It might come as a surprise to learn that dirt, that canonical cause of infection, is also a megafactory for antibiotics.
Research, published in the journal Nature Microbiology, has exploited that facility to produce a new class of antibiotics, dubbed “malacidins”, which are not only effective against that bane of modern hospitals, Golden Staph, but could pave the way for exponential increases in the rate of new antibiotic discovery.

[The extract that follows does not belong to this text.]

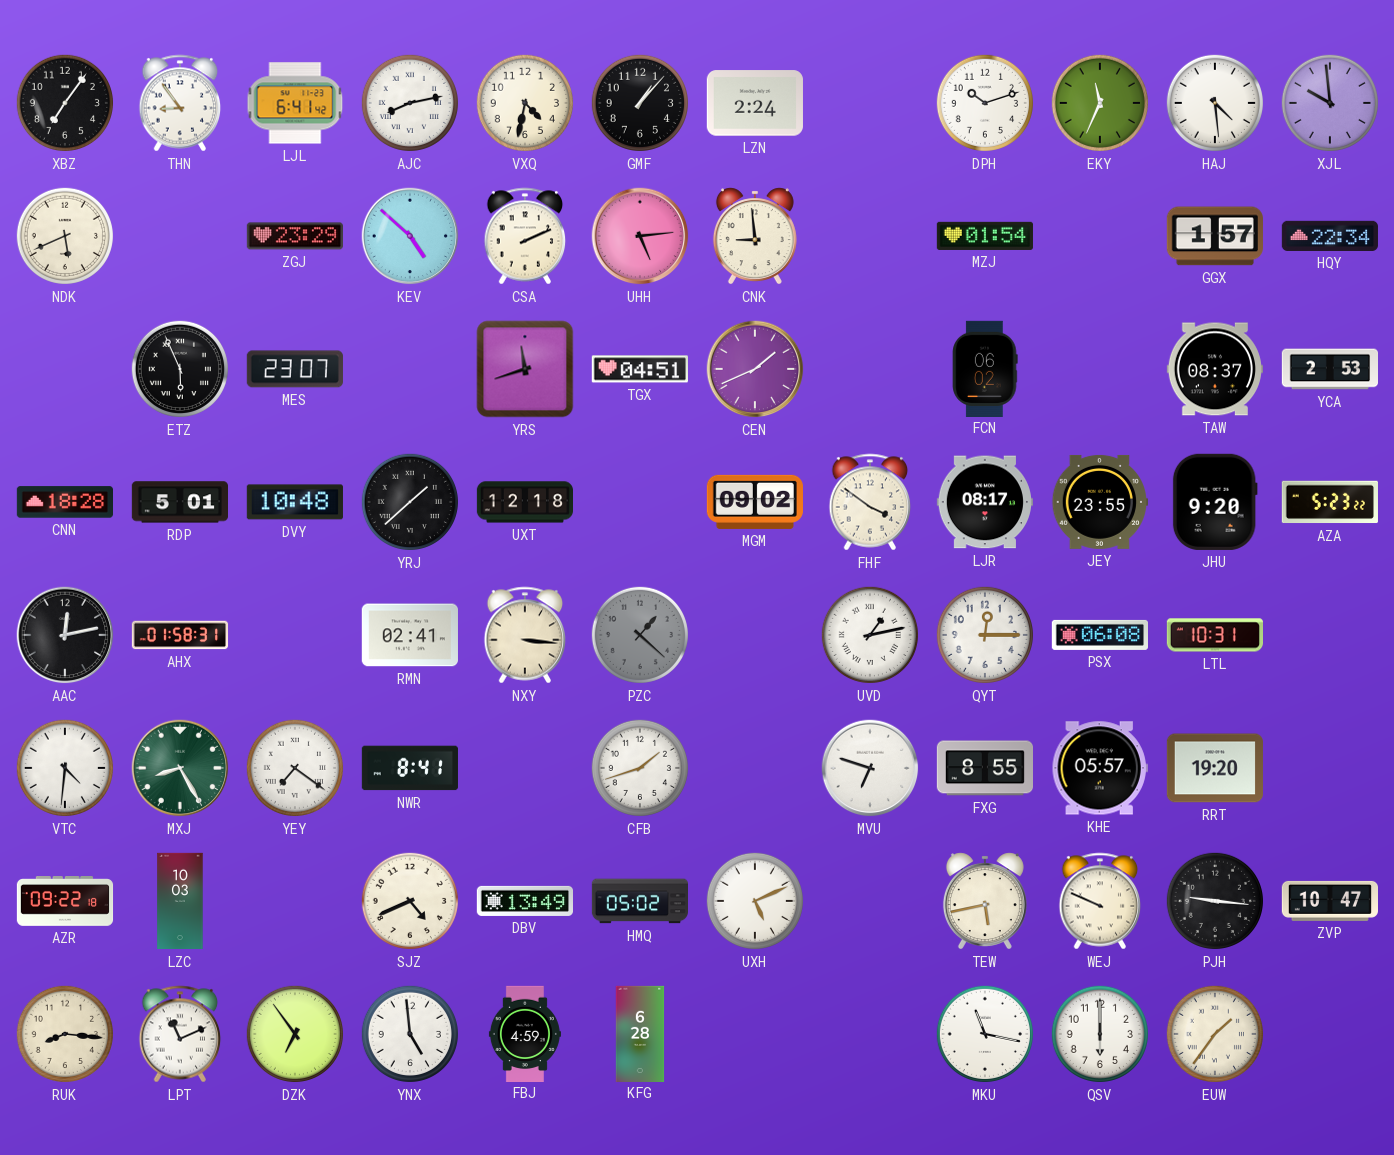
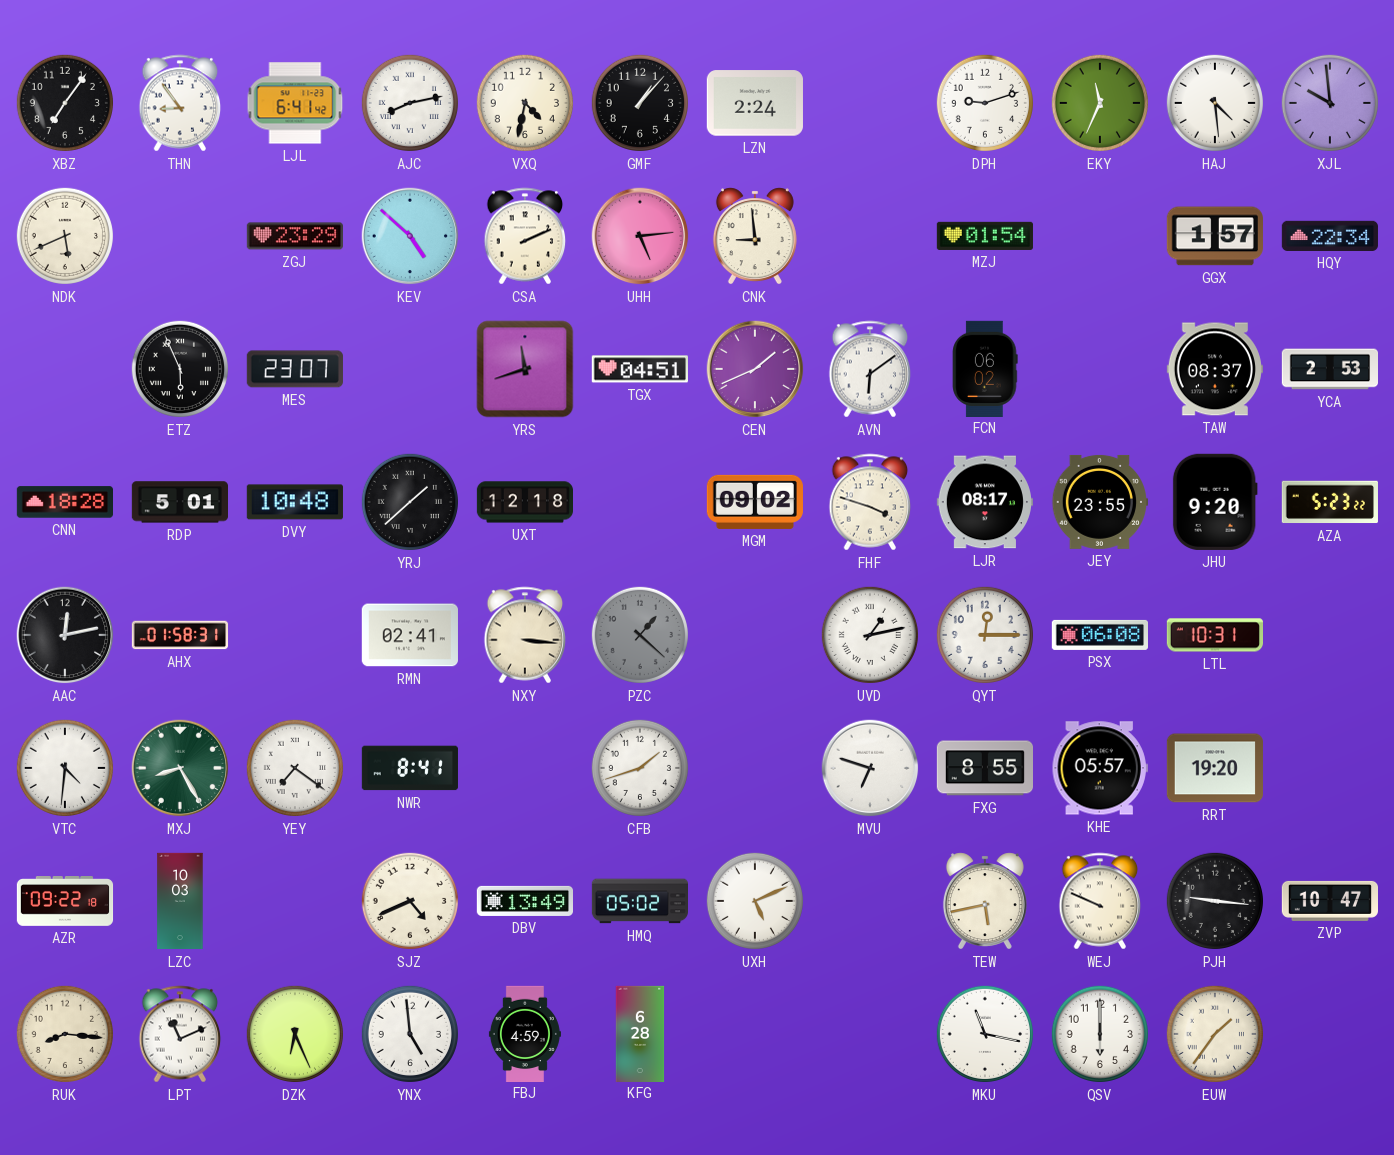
DPH: 10:12 -> 9:12
AVN: none -> 6:09
FHF: 3:51 -> 3:48
DZK: 6:54 -> 6:26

They discovered a previously unknown class of antibiotic that deploys calcium in a novel way against bacterial cell walls. They named it, rather unparsimoniously, metagenomic acidic lipopeptide antibiotic-cidins––malacidins to you and me.
Applying malacidin-A to rat wounds infected with Golden Staph (more formally known as methicillin-resistant staphylococcus aureus), a bug whose presence in hospital patients generally presages the arrival of an infectious disease SWAT team, was decisive.
“At 24 and 72 [hours] post infection, malacidin-A treatment resulted in no observed bacterial burdens in the wounds,” the researchers report.
There were, however, yet further good tidings.
“Our experimental efforts to induce resistance to malacidin in the laboratory have so far been unsuccessful. Even after 20 days of exposure to sub-lethal levels of malacidin-A, we did not detect any malacidin-resistant S. Aureus,” they write.